» **Material for this exercise**
• • •

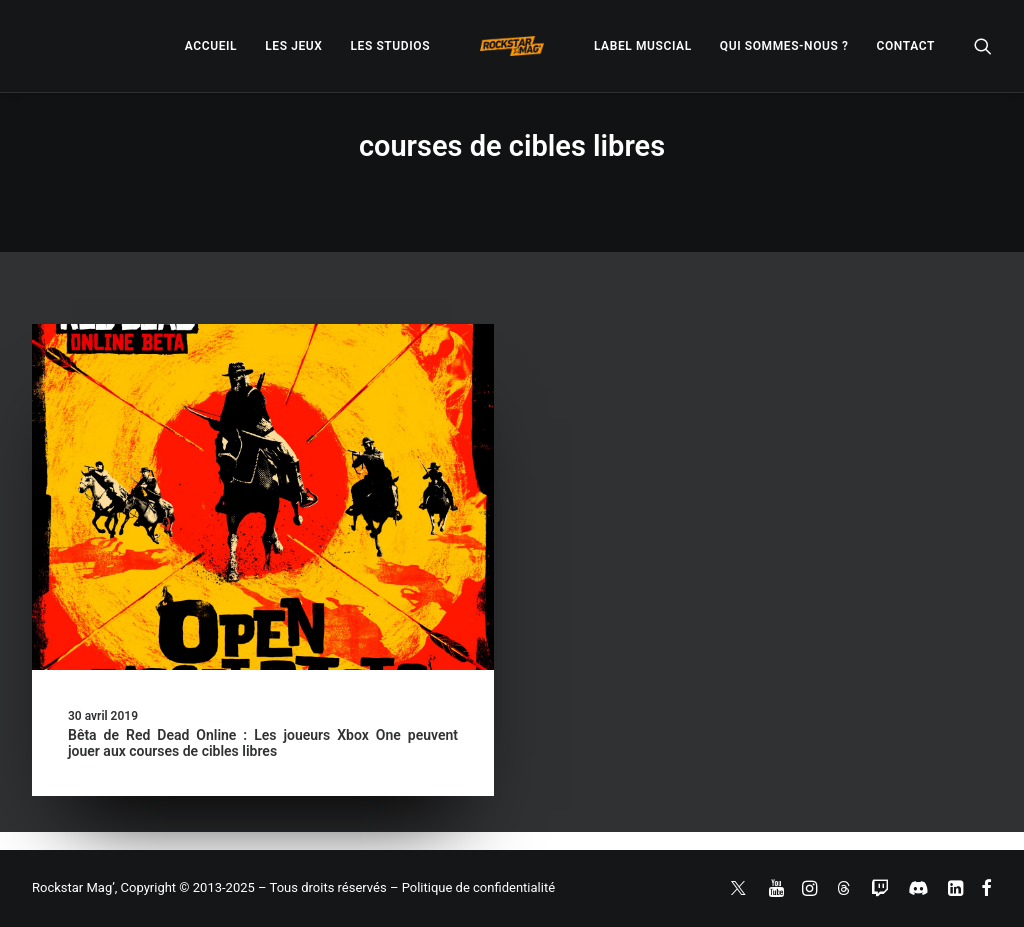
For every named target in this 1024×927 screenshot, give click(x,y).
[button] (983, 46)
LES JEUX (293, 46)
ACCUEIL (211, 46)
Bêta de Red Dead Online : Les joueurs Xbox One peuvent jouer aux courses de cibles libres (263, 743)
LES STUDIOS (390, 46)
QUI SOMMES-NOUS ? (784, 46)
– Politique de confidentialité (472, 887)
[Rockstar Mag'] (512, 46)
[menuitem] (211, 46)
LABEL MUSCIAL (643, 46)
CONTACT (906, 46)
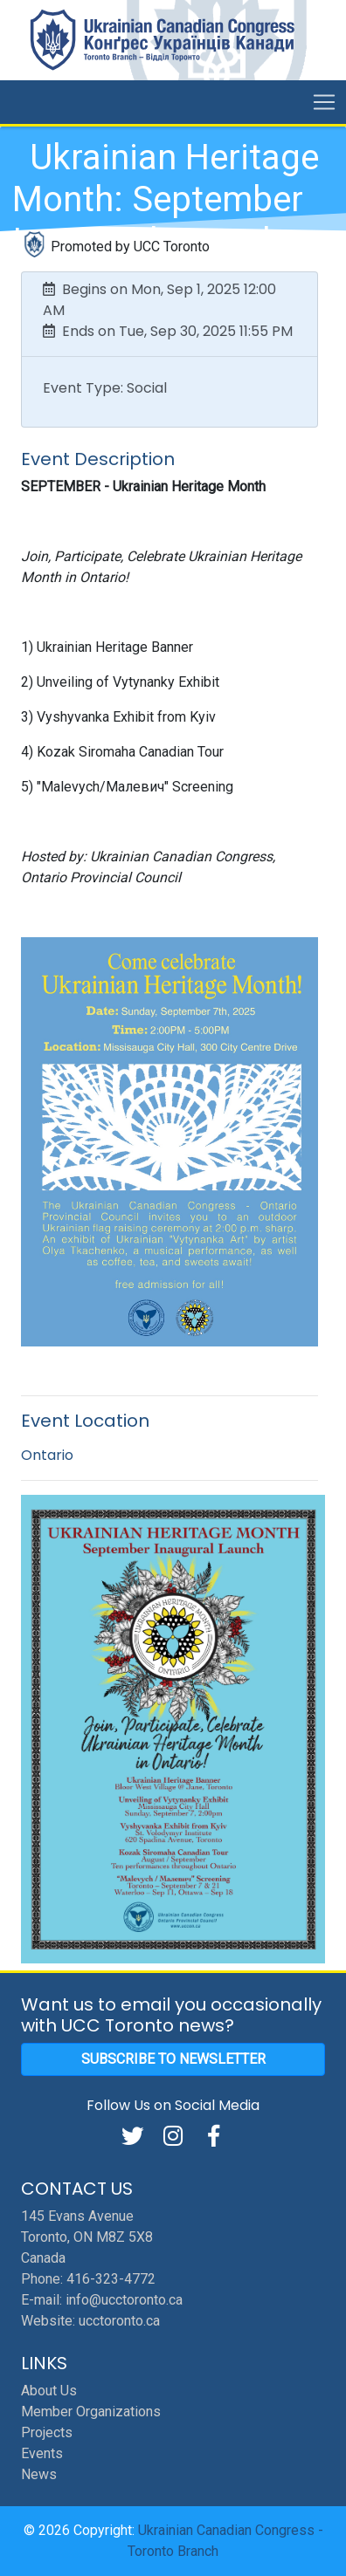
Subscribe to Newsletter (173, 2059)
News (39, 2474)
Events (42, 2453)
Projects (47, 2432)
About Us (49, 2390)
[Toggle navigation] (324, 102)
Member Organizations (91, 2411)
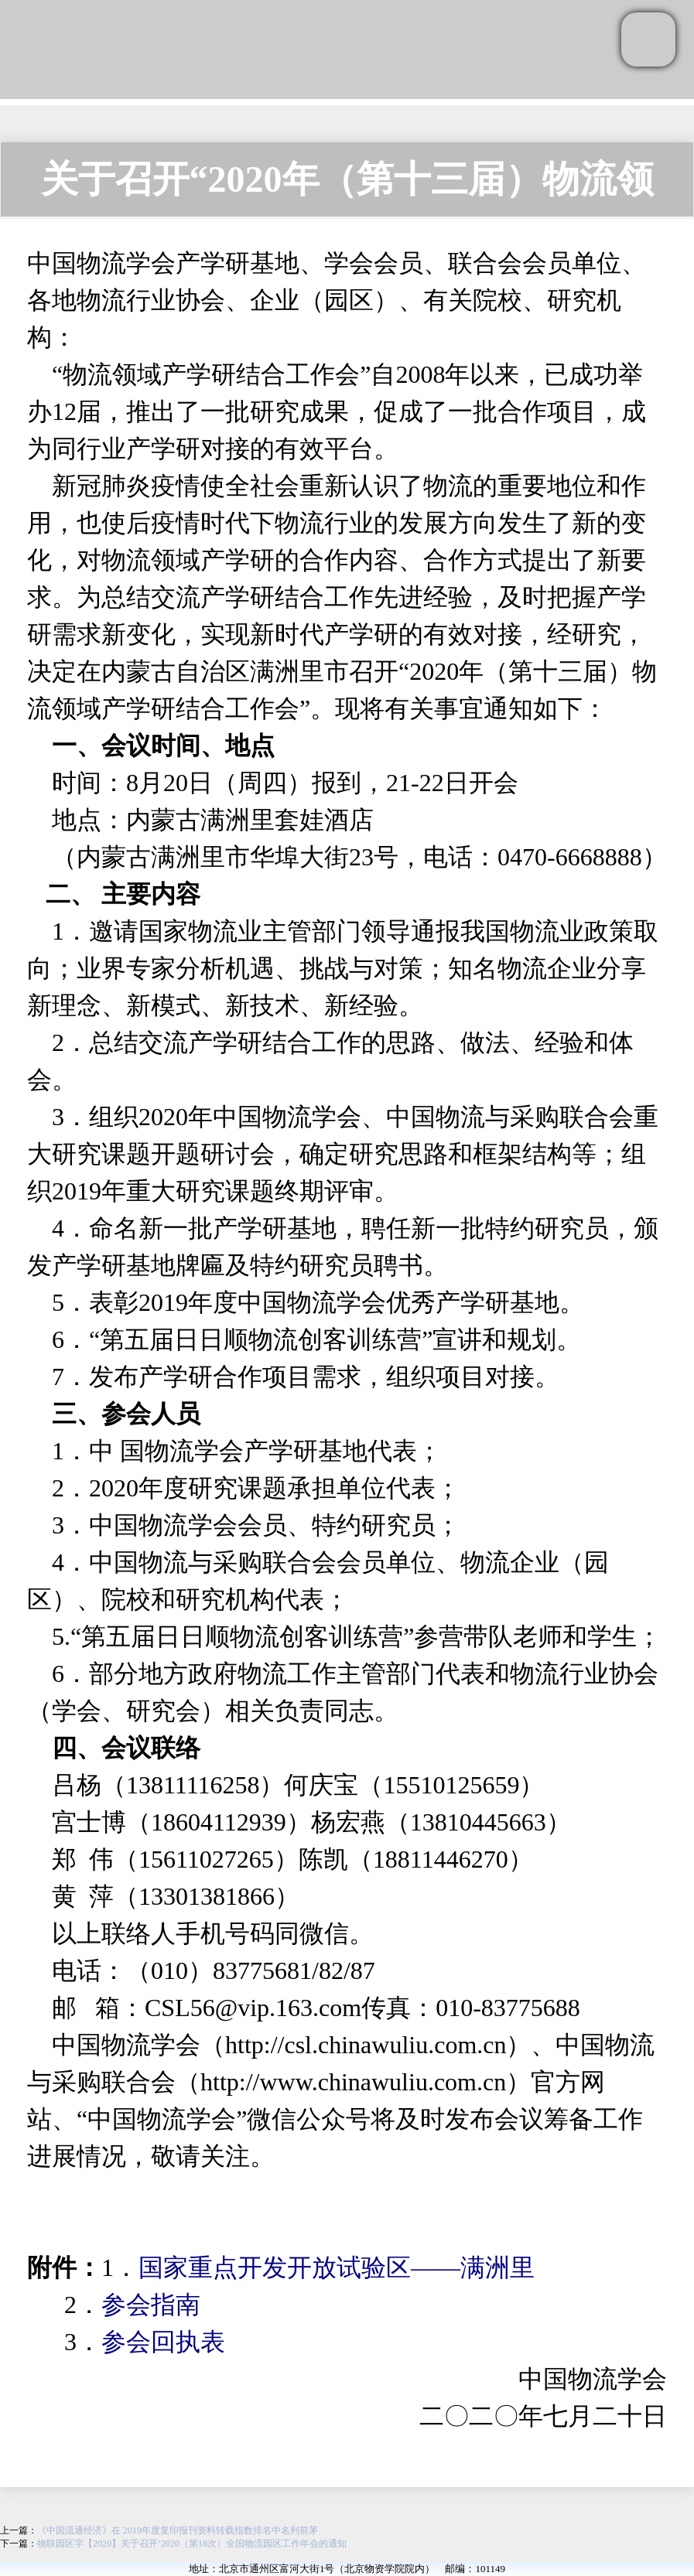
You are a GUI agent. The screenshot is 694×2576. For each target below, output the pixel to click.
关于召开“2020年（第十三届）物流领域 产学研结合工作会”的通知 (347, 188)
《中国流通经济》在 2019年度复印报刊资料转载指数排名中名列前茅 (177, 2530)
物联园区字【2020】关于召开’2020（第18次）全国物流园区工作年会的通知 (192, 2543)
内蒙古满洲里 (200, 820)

• • •

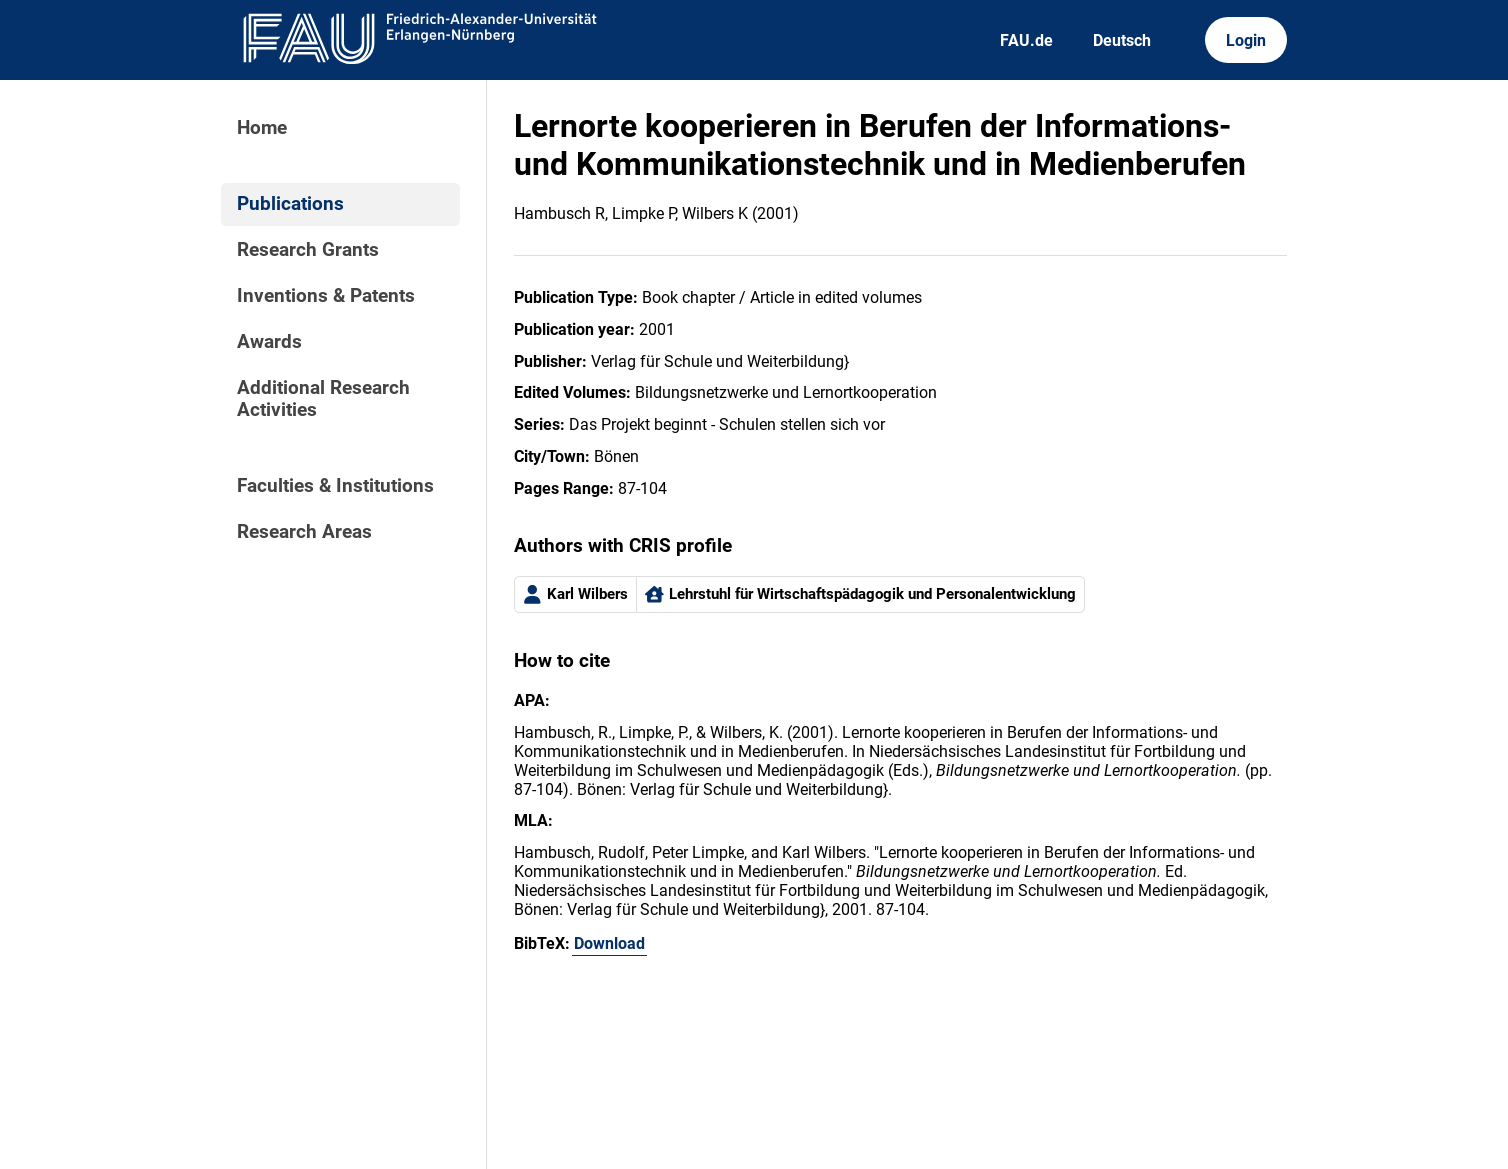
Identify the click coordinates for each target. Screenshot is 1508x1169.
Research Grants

• • •

» **What you should do**
Read the entries above, then pull out the lines that include "each".

» **Output**
You are a GUI agent. The screenshot is 694×2576. For each target below, output the pixel to click.
Identify the click coordinates for each target. Screenshot is 1508x1169.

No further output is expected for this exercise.